Note: If you paid only part of the amount marked as due on your last statement, you might not see a decrease in principal or interest owed. Your mortgage doesn’t work like a credit card. If you pay less than your full payment amount due, it might not be subtracted from what you owe. Instead, you could see a delinquency notice, with the money held separately until you make the rest of the payment.
4. Check for errors
Check your statement for errors. Review your statement to see if you have any new fees and charges, and whether your payments were credited on time . If you see an error, call your loan servicer and ask them to correct the problem. If your service won’t help you when you call, submit a written error notification for more protection. (You can find tips on how to dispute an error at consumerfinance.gov/askcfpb/1855.) Make sure you send the notice to the address your servicer uses for errors and information requests. This address should be listed on your statement or the servicer’s website – it might be different from the address where you send your payments.
5. Make your payment
Make your payment in full and on time. Make sure you send your payment with enough time before your due date to ensure it arrives on time. Consider setting up automatic payments with your mortgage servicer or through your bank or credit union. This can help you stay on track.

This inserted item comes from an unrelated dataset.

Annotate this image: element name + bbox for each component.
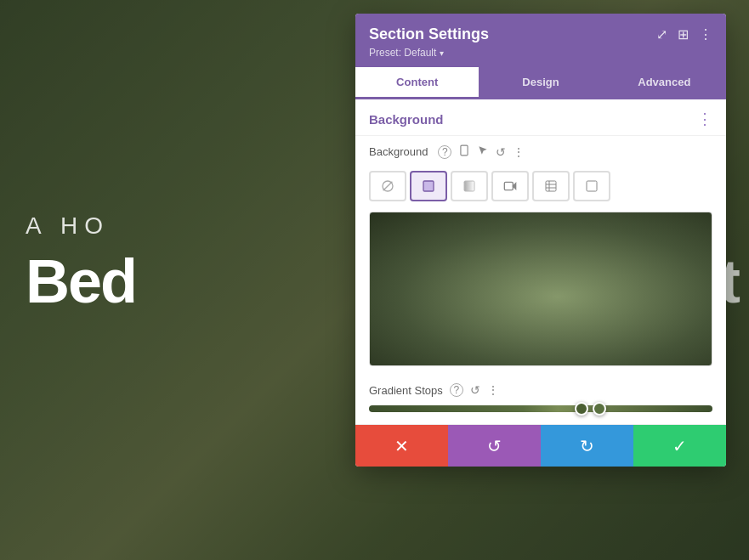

6. Prepare for your rate reset
If you have an Adjustable Rate Mortgage (ARM), when your interest rate changes it is called a rate adjustment. If the mortgage has a term of more than one year, your mortgage servicer is required to send you an estimate of your new payment seven or eight months before your interest rate adjusts for the first time. If you have an ARM that has already had one interest rate adjustment, you will be notified two to three months in advance of the next adjustment. When you get this advance notice, you may have time to budget for your new payment or shop for a different mortgage.
7. Figure out your equity
Equity is the amount your property is currently worth, minus the amount of any outstanding loans on your property. If your mortgage is your only loan, you can calculate your equity by finding your outstanding principal then subtracting this amount from your home’s current market value. Remember that your outstanding principal may be different from the amount you would need to pay off your mortgage. If you want to know your payoff amount, contact your servicer.
8. Consider refinancing
Find your interest rate . Compare your rate to current interest rates. You can find local rates online or in the business section of your newspaper. If current rates are much lower than your rate, you might consider looking into refinancing. Refinancing is when you take out a new loan and pay off and replace your old loan. In many cases, you will have to pay closing costs and other fees for the new loan. Before you refinance, check to see if you have a prepayment penalty.
9. See if you have a prepayment penalty
A prepayment penalty is a fee charged by your lender or servicer when you pay off your mortgage early. If you have a prepayment penalty, you would have agreed to it when you closed on your mortgage loan. Check this before you pay off your mortgage completely by refinancing or selling your home, or another way. It might cost more than you realize.
10. Additional help
Don’t delay if you run into trouble
If you’re having trouble paying your mortgage and you’ve missed a mortgage payment, you will get a warning on your monthly statement that you’re late on your payment. Your mortgage servicer is also generally required to reach out to you if you fall behind. But, you don’t have to wait until you fall behind to act.
Take control
Call your servicer and let them know if you need help making your payments. You should also call a HUD-approved housing counselor. Visit consumerfinance.gov/find-a-housing-counselor to get a list of housing counseling agencies in your area that are approved by the U.S. Department of Housing and Urban Development (HUD). You can also call the HOPE™ Hotline, open 24 hours a day, seven days a week, at (888) 995-HOPE (4673).